The world is full of unanswerable questions. Who told Roger Moore
he could act? How does a man as ugly as Heavy D get all those chicks?
How did the Patriots ever make it to the Superbowl? Why is Bob Saggett
a millionaire? Enter Lincoln, Nebraskas Floating Opera to
add to this list of mind bogglers.
Why is Floating Opera not in the Billboard Top Ten?
Here is a band that proves that there is more to Nebraska than
just legions of rabid Husker fans. Pop music has come far in this
day and age, and bands like Floating Opera have led the way from
hey-girl bubblegum to real-folks heartache.

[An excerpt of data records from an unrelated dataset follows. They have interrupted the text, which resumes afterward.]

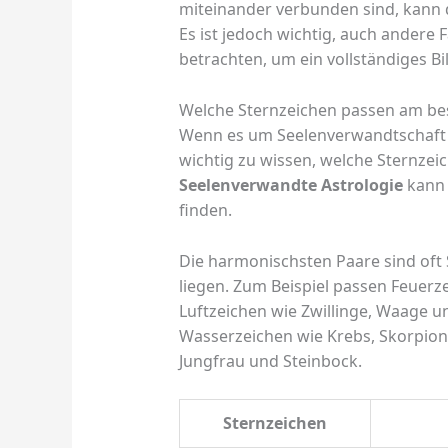
miteinander verbunden sind, kann d
Es ist jedoch wichtig, auch andere 
betrachten, um ein vollständiges Bil
Welche Sternzeichen passen am b
Wenn es um Seelenverwandtschaf
wichtig zu wissen, welche Sternzei
Seelenverwandte Astrologie
kann 
finden.
Die harmonischsten Paare sind oft 
liegen. Zum Beispiel passen Feuerz
Luftzeichen wie Zwillinge, Waage
Wasserzeichen wie Krebs, Skorpion 
Jungfrau und Steinbock.
Sternzeichen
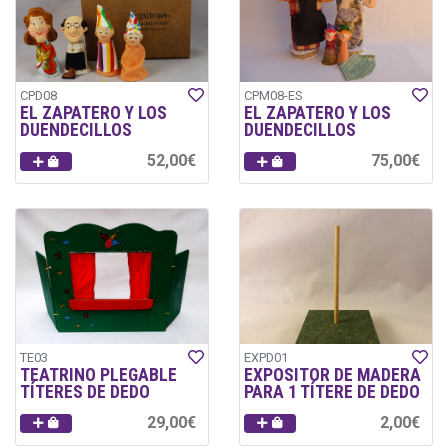
CPD08
CPM08-ES
EL ZAPATERO Y LOS
EL ZAPATERO Y LOS
DUENDECILLOS
DUENDECILLOS
52,00€
75,00€
TE03
EXPD01
TEATRINO PLEGABLE
EXPOSITOR DE MADERA
TÍTERES DE DEDO
PARA 1 TÍTERE DE DEDO
29,00€
2,00€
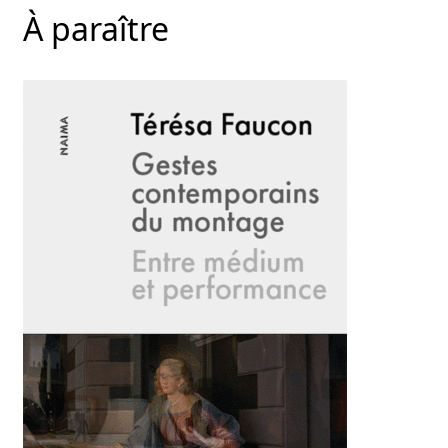
À paraître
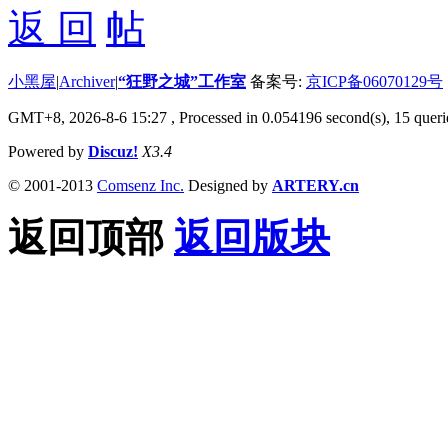
返 回
小黑屋
|
Archiver
|
“狂野之城”工作室
备案号:
京ICP备06070129号
GMT+8, 2026-8-6 15:27
, Processed in 0.054196 second(s), 15 querie
Powered by
Discuz!
X3.4
© 2001-2013
Comsenz Inc.
Designed by
ARTERY.cn
返回顶部
返回版块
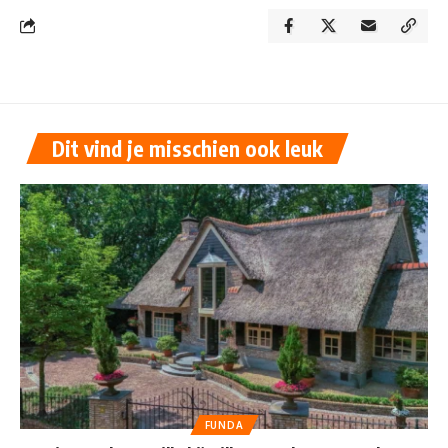
Dit vind je misschien ook leuk
FUNDA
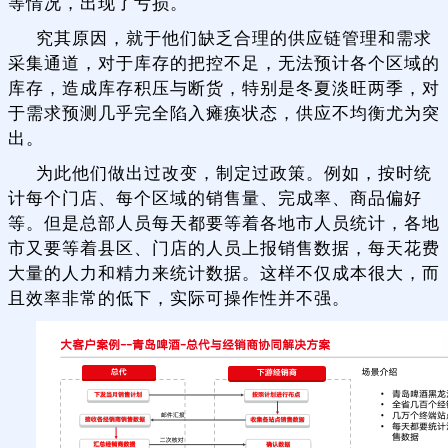
等情况，出现了亏损。
究其原因，就于他们缺乏合理的供应链管理和需求
采集通道，对于库存的把控不足，无法预计各个区域的
库存，造成库存积压与断货，特别是冬夏淡旺两季，对
于需求预测几乎完全陷入瘫痪状态，供应不均衡尤为突
出。
为此他们做出过改变，制定过政策。例如，按时统
计每个门店、每个区域的销售量、完成率、商品偏好
等。但是总部人员每天都要等着各地市人员统计，各地
市又要等着县区、门店的人员上报销售数据，每天花费
大量的人力和精力来统计数据。这样不仅成本很大，而
且效率非常的低下，实际可操作性并不强。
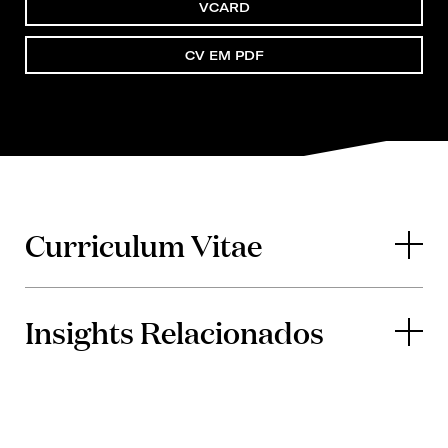
VCARD
CV EM PDF
Curriculum Vitae
Insights Relacionados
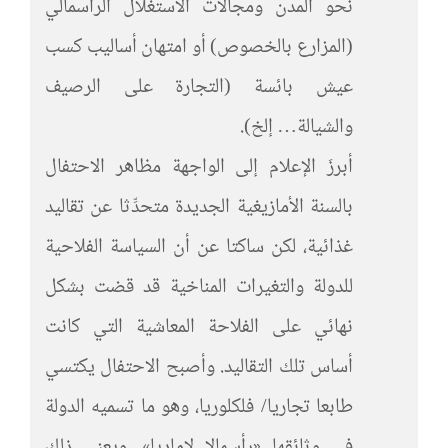
نحو المدن ومجالات الاستغلال الرأسمالي
(المزارع بالخصوص) أو امتهان أساليب كسب
عيش بائسة (التجارة على الرصيف
والشيالة… إلخ).
أبرزَ الإعلام إلى الواجهة مظاهر الاحتفال
بالسنة الأمازيغية الجديدة متحدِّثا عن تقاليد
غذائية، لكن ساكتا عن أن السياسة الفلاحية
للدولة والتغيرات المناخية قد قضت بشكل
نهائي على الفلاحة المعاشية التي كانت
أساس تلك التقاليد. وأصبح الاحتفال يكتسي
طابعا تجاريا/ فلكلوريا، وهو ما تسميه الدولة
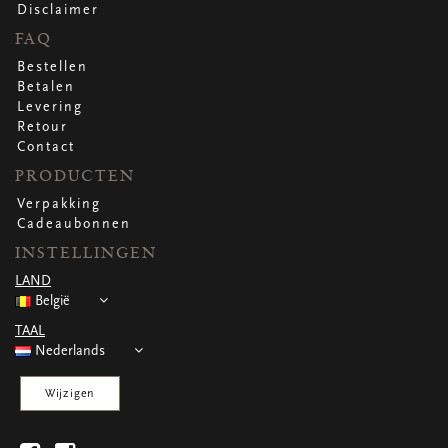
WENSKAARTEN
Disclaimer
FAQ
Vierkante wenskaartjes
Langwerpige wenskaartjes
Bestellen
Rechthoekige wenskaartjes
Betalen
Wenskaarten
Levering
Per gelegenheid
Retour
Contact
PRODUCTEN
bekijk alle
bekijk alle
bekijk alle
bekijk alle
bekijk alle
Verpakking
Cadeaubonnen
INSTELLINGEN
LAND
België
TAAL
Nederlands
Wijzigen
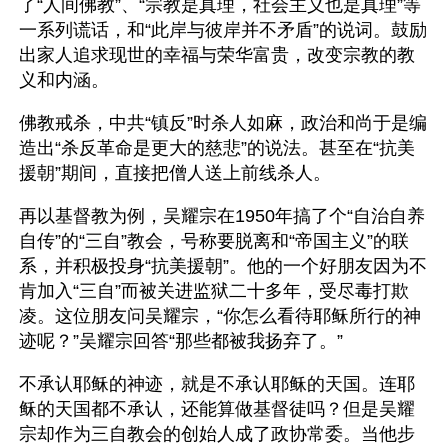
了“人间佛教”、“宗教是真理，社会主义也是真理”等
一系列谎话，和“此岸与彼岸并不矛盾”的说词。鼓励
出家人追求现世的幸福与荣华富贵，改变宗教的教
义和内涵。
佛教戒杀，中共“镇反”时杀人如麻，政治和尚于是编
造出“杀反革命是更大的慈悲”的说法。甚至在“抗美
援朝”期间，直接把僧人送上前线杀人。
再以基督教为例，吴耀宗在1950年搞了个“自治自养
自传”的“三自”教会，号称要脱离和“帝国主义”的联
系，并积极投身“抗美援朝”。他的一个好朋友因为不
肯加入“三自”而被关进监狱二十多年，受尽毒打欺
凌。这位朋友问吴耀宗，“你怎么看待耶稣所行的神
迹呢？”吴耀宗回答“那些都被我扬弃了。”
不承认耶稣的神迹，就是不承认耶稣的天国。连耶
稣的天国都不承认，还能算做基督徒吗？但是吴耀
宗却作为三自教会的创始人成了政协常委。当他步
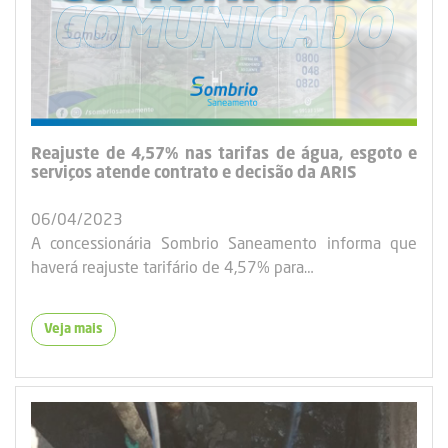
Reajuste de 4,57% nas tarifas de água, esgoto e
serviços atende contrato e decisão da ARIS
06/04/2023
A concessionária Sombrio Saneamento informa que
haverá reajuste tarifário de 4,57% para…
Veja mais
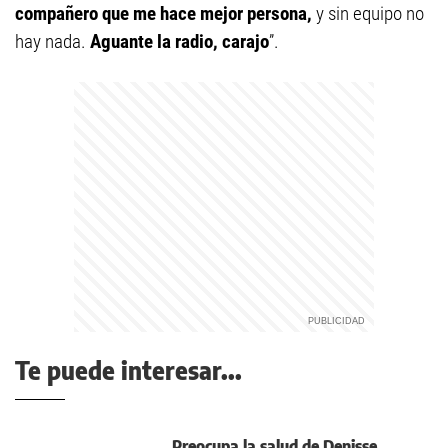
compañero que me hace mejor persona,
y sin equipo no
hay nada.
Aguante la radio, carajo
”.
Te puede interesar...
Preocupa la salud de Denisse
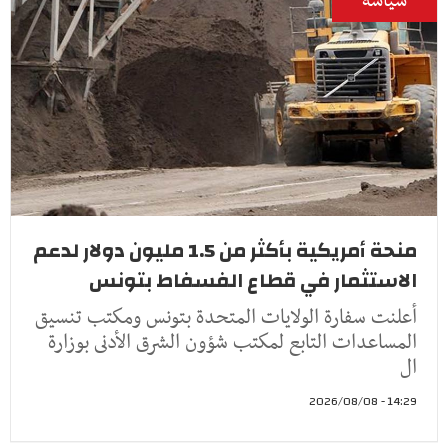
سياسة
منحة أمريكية بأكثر من 1.5 مليون دولار لدعم
الاستثمار في قطاع الفسفاط بتونس
أعلنت سفارة الولايات المتحدة بتونس ومكتب تنسيق
المساعدات التابع لمكتب شؤون الشرق الأدنى بوزارة
ال
14:29 - 2026/08/08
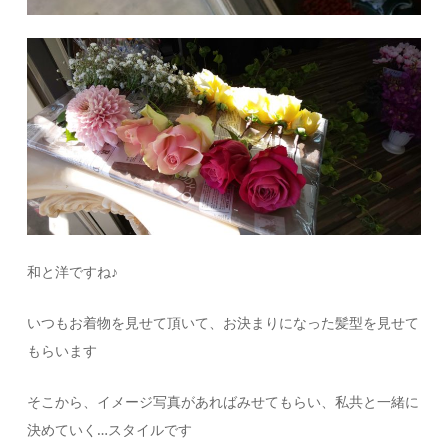
和と洋ですね♪
いつもお着物を見せて頂いて、お決まりになった髪型を見せて
もらいます
そこから、イメージ写真があればみせてもらい、私共と一緒に
決めていく…スタイルです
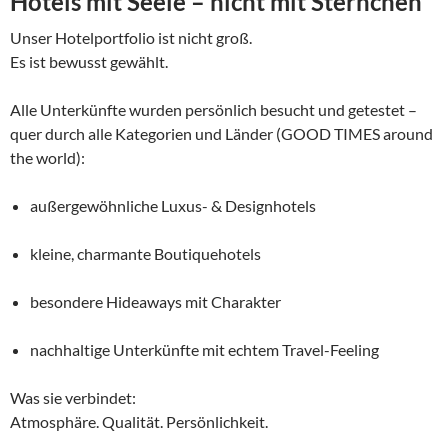
Hotels mit Seele – nicht mit Sternchen
Unser Hotelportfolio ist nicht groß.
Es ist bewusst gewählt.
Alle Unterkünfte wurden persönlich besucht und getestet –
quer durch alle Kategorien und Länder (GOOD TIMES around
the world):
außergewöhnliche Luxus- & Designhotels
kleine, charmante Boutiquehotels
besondere Hideaways mit Charakter
nachhaltige Unterkünfte mit echtem Travel-Feeling
Was sie verbindet:
Atmosphäre. Qualität. Persönlichkeit.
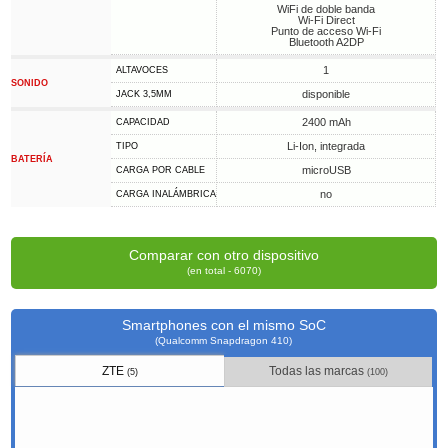
WiFi de doble banda
Wi-Fi Direct
Punto de acceso Wi-Fi
Bluetooth A2DP
1
ALTAVOCES
SONIDO
disponible
JACK 3,5MM
2400 mAh
CAPACIDAD
Li-Ion, integrada
TIPO
BATERÍA
microUSB
CARGA POR CABLE
no
CARGA INALÁMBRICA
Comparar con otro dispositivo
(en total - 6070)
Smartphones con el mismo SoC
(Qualcomm Snapdragon 410)
ZTE
Todas las marcas
(5)
(100)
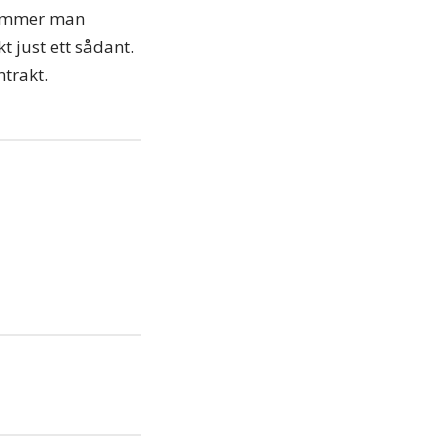
 kommer man
 just ett sådant.
ntrakt.
iera
ipp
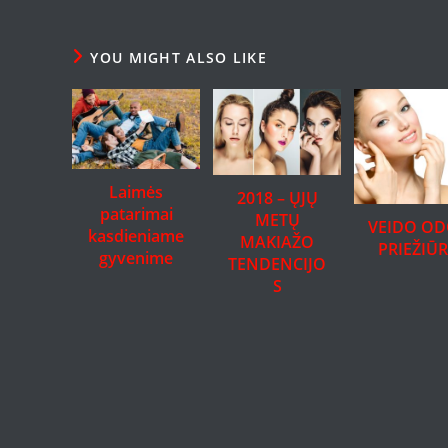
YOU MIGHT ALSO LIKE
Laimės
2018 – ŲJŲ
patarimai
METŲ
VEIDO O
kasdieniame
MAKIAŽO
PRIEŽIŪ
gyvenime
TENDENCIJO
S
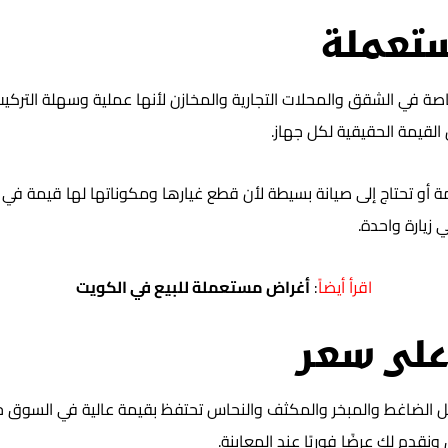
تعملة
صة في الشقق والمحلات التجارية والمخازن لأنها عملية وسهلة الترك
القيمة الحقيقية لكل جهاز.
أو تحتاج إلى صيانة بسيطة لأن قطع غيارها ومكوناتها لها قيمة في 
 زيارة واحدة.
اقرأ أيضاً
:
أغراض مستعملة للبيع في الكويت
على سعر
 مثل الضاغط والمبخر والمكثف والنحاس تحتفظ بقيمة عالية في السوق
قدم لك عرضًا فوريًا عند المعاينة.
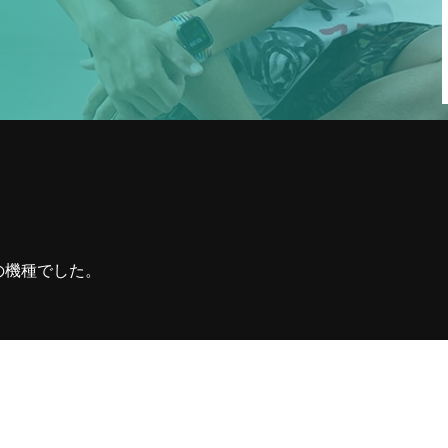
1
収録の依頼・番組出演・取材や
YouTubeについて・その他お問い合
わせなどお気軽ご連絡くだ
の機種でした。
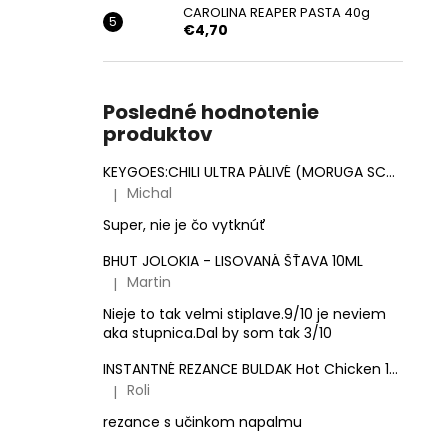
CAROLINA REAPER PASTA 40g
€4,70
Posledné hodnotenie
produktov
KEYGOES:CHILI ULTRA PÁLIVÉ (MORUGA SCORPION & CAROLINA REAPER)
Michal
|
Hodnotenie produktu je 5 z 5 hviezdičiek.
Super, nie je čo vytknúť
BHUT JOLOKIA - LISOVANÁ ŠŤAVA 10ML
Martin
|
Hodnotenie produktu je 3 z 5 hviezdičiek.
Nieje to tak velmi stiplave.9/10 je neviem
aka stupnica.Dal by som tak 3/10
INSTANTNÉ REZANCE BULDAK Hot Chicken 140g
Roli
|
Hodnotenie produktu je 5 z 5 hviezdičiek.
rezance s učinkom napalmu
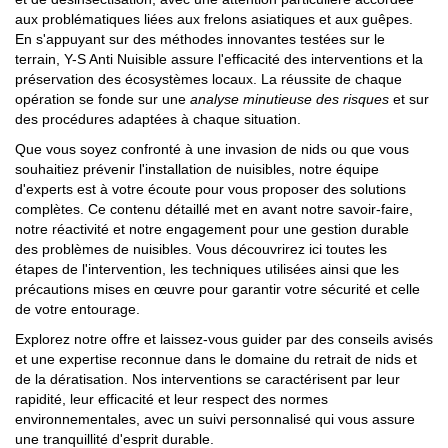
aux problématiques liées aux frelons asiatiques et aux guêpes.
En s'appuyant sur des méthodes innovantes testées sur le
terrain, Y-S Anti Nuisible assure l'efficacité des interventions et la
préservation des écosystèmes locaux. La réussite de chaque
opération se fonde sur une
analyse minutieuse des risques
et sur
des procédures adaptées à chaque situation.
Que vous soyez confronté à une invasion de nids ou que vous
souhaitiez prévenir l'installation de nuisibles, notre équipe
d'experts est à votre écoute pour vous proposer des solutions
complètes. Ce contenu détaillé met en avant notre savoir-faire,
notre réactivité et notre engagement pour une gestion durable
des problèmes de nuisibles. Vous découvrirez ici toutes les
étapes de l'intervention, les techniques utilisées ainsi que les
précautions mises en œuvre pour garantir votre sécurité et celle
de votre entourage.
Explorez notre offre et laissez-vous guider par des conseils avisés
et une expertise reconnue dans le domaine du retrait de nids et
de la dératisation. Nos interventions se caractérisent par leur
rapidité, leur efficacité et leur respect des normes
environnementales, avec un suivi personnalisé qui vous assure
une tranquillité d'esprit durable.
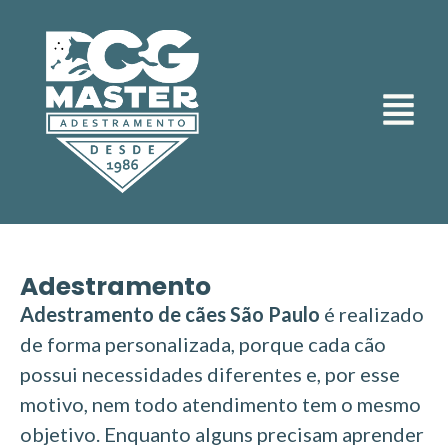
Adestramento
Adestramento de cães São Paulo
é realizado
de forma personalizada, porque cada cão
possui necessidades diferentes e, por esse
motivo, nem todo atendimento tem o mesmo
objetivo. Enquanto alguns precisam aprender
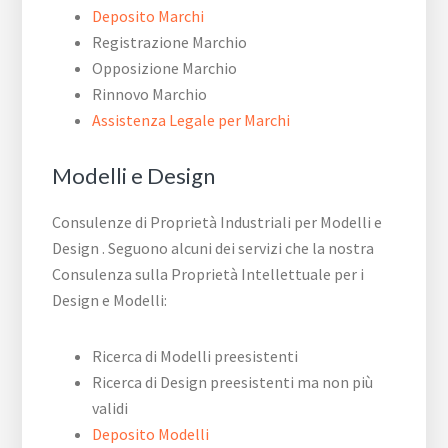
Deposito Marchi
Registrazione Marchio
Opposizione Marchio
Rinnovo Marchio
Assistenza Legale per Marchi
Modelli e Design
Consulenze di Proprietà Industriali per Modelli e
Design . Seguono alcuni dei servizi che la nostra
Consulenza sulla Proprietà Intellettuale per i
Design e Modelli:
Ricerca di Modelli preesistenti
Ricerca di Design preesistenti ma non più
validi
Deposito Modelli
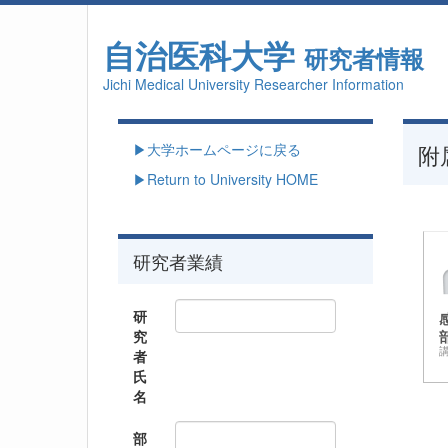
自治医科大学
研究者情報
Jichi Medical University Researcher Information
▶大学ホームページに戻る
附
▶Return to University HOME
研究者業績
研
究
者
氏
名
部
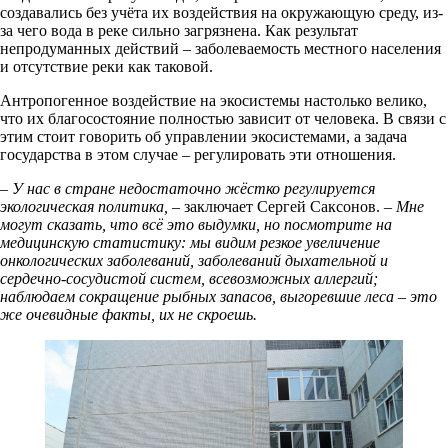
создавались без учёта их воздействия на окружающую среду, из-
за чего вода в реке сильно загрязнена. Как результат
непродуманных действий – заболеваемость местного населения
и отсутствие реки как таковой.
Антропогенное воздействие на экосистемы настолько велико,
что их благосостояние полностью зависит от человека. В связи с
этим стоит говорить об управлении экосистемами, а задача
государства в этом случае – регулировать эти отношения.
– У нас в стране недостаточно жёстко регулируется
экологическая политика,
– заключает Сергей Саксонов. –
Мне
могут сказать, что всё это выдумки, но посмотрите на
медицинскую статистику: мы видим резкое увеличение
онкологических заболеваний, заболеваний дыхательной и
сердечно-сосудистой систем, всевозможных аллергий;
наблюдаем сокращение рыбных запасов, выгоревшие леса – это
же очевидные факты, их не скроешь.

Featuring members of Lincolns Mercy Rule and The Millions
(both Midwestern indie royalty), the opera that floats brings songwriting
back to pop in a way that few ever will. Principal writer Richard
Rebarber (who also produced and engineered the record) seems to
believe the truth lies somewhere between Neil Young and Brian Eno,
which may well be true.
The band brings all the required radio elements: catchy chorus
hooks, melodies that are easy on the ear, and lyrics that are singable
after the first or second listen. What separates them from the normal
pop fare, however, is the genuine feelings that the music communicates.
In a world where pop is defined by marketing reports and copycatting,
the artist who is willing to truly wear his or her heart on their
musical sleeve is a rare bird indeed.
Singers Lori Anderson and Heidi Ore share lead vocal duties with
Indigo Girl-esque harmonies (on a Who cover, to boot), while the
band blends its keyboard and violin-driven melodies into a sound
much like a soufflé: light, airy, and melting in your mouth.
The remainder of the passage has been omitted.